In 2003, Cameron would have been one of the MPs lobbied by 10,000 trade justice campaigners, while in 2005 he can hardly fail to remember the 250,000 people gathered in Edinburgh making the same demand. The debt and trade justice movements have never been simply arguments for more aid, but for a radical restructuring of the global economy and financial sector. They are all about enabling Africa to use its own resources for its own benefit – to genuinely enable countries to outgrow aid dependence.
The problem is that this agenda doesn't fit with Cameron's "free trade" ideology, or the interests of his delegation, which includes companies such as Barclays, G4S, Vodafone, Diageo and PricewaterhouseCoopers. So the premise of Cameron's article is to make it appear that there is only one possible way forward – free trade – and all right-thinking people who care about poverty and inequality must support this agenda.
But trade on the wrong terms has been of no benefit to Africa – rather it has ripped open markets, destroyed infant industries, undermined control of food production, and exploited resources. It is the opposite of what Africa needs.
Multinational companies operating in Africa are nothing new. According to Global Financial Integrity, between 1970 and 2008, Africa lost $850bn to $1.8tn in "illicit financial outflows", most importantly forgone tax paid by corporations. Such a loss of capital led to the need for countries to borrow, in turn leading to a debt crisis during which capital poured out of the continent and into the coffers of rich countries.
Today, the debt of sub-Saharan Africa still stands at nearly $200bn.

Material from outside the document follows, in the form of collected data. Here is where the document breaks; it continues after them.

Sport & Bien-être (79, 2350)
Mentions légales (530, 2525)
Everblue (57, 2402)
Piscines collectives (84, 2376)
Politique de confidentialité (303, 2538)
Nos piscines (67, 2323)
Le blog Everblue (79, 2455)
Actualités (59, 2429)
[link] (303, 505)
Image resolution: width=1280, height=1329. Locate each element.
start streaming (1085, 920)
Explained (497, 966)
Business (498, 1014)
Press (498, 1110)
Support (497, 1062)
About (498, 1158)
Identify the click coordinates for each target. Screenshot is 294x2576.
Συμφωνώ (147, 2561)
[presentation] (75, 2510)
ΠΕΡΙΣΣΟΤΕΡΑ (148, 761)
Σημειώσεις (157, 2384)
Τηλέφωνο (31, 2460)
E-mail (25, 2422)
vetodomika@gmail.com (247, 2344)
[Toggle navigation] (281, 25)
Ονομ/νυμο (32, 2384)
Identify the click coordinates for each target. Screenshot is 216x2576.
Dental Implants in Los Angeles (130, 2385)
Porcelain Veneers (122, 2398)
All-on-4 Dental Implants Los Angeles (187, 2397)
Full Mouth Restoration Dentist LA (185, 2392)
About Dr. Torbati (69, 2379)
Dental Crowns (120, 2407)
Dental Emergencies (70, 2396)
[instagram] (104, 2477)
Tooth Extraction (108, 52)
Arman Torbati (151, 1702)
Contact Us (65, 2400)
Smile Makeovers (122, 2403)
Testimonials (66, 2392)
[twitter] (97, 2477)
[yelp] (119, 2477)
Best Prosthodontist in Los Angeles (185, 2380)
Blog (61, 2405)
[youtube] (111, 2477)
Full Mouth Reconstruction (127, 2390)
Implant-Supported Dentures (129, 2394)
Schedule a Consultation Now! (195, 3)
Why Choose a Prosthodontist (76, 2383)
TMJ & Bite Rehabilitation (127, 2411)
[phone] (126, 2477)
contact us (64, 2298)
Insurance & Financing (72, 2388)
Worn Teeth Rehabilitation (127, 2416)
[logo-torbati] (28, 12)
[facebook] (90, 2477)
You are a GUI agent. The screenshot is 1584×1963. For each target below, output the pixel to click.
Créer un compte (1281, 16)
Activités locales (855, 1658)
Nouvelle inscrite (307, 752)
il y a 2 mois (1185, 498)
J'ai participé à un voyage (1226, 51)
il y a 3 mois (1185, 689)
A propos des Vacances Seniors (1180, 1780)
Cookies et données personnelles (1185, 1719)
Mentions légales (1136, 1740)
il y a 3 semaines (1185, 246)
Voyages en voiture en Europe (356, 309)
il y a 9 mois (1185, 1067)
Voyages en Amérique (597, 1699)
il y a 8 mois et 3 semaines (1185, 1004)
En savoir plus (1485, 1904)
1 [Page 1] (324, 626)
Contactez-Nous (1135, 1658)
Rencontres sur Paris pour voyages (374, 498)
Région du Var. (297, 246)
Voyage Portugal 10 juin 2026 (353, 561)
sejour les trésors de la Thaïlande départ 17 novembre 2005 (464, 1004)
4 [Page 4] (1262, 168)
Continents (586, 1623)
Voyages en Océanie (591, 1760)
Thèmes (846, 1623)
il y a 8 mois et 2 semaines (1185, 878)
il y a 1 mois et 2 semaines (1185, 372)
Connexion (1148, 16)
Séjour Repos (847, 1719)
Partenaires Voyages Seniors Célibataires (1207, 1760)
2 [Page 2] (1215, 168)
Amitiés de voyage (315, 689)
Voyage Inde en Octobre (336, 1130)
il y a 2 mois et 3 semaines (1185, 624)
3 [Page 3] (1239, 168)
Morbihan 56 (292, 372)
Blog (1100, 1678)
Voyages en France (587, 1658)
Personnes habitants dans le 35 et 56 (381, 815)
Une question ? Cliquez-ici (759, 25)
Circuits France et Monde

Aid now accounts for $47bn, though debt repayments still cost $18bn every year, while much of the aid itself comes in the form of new loans or is simply handed to western corporations working in the country concerned.
Cameron says economic growth "will lift tens of millions out of poverty in the long run" but, again, it depends what sort of growth. Growth in recent years, in an environment where corporations are increasingly free to go where they like when they like, has become ever less effective at fighting poverty, and has made the world much less equal. The New Economics Foundation has shown that in the 1990s, for every $100 worth of growth in the world's income per person, just $0.60 contributed to reducing poverty for those living on less than a dollar a day.
Cameron is right that the idea of more inter-African trade is vitally important. But for years, inter-African trade has been discouraged by rich countries and a global trading system that uses Africa as a source of primary commodities for growth elsewhere. For example, European Union attempts to foist Economic Partnership Agreements on African countries give preferential access to European companies, thereby thwarting African attempts at integration. There are clear reasons why "for much of the continent it is easier to trade with Europe or America than it is to trade with a neighbour", and it has little to do with "red tape".
Africa has much to learn from South Korea, the model Cameron rather surprisingly raises. South Korea used a range of government interventions that are heretical in the free trade religion.
African prosperity relies on a wholesale rejection of the western "free trade" model. It means protecting industries, developing alternative and complementary means of trading, control of food production and banking, progressive tax structures, controlled use of savings, and strong regulation to ensure trade and investment really benefits people. This is unlikely to be the view of most of Cameron's corporate partners – if it was we would never have needed to march for justice in the first place.
This article appeared on the Guardian.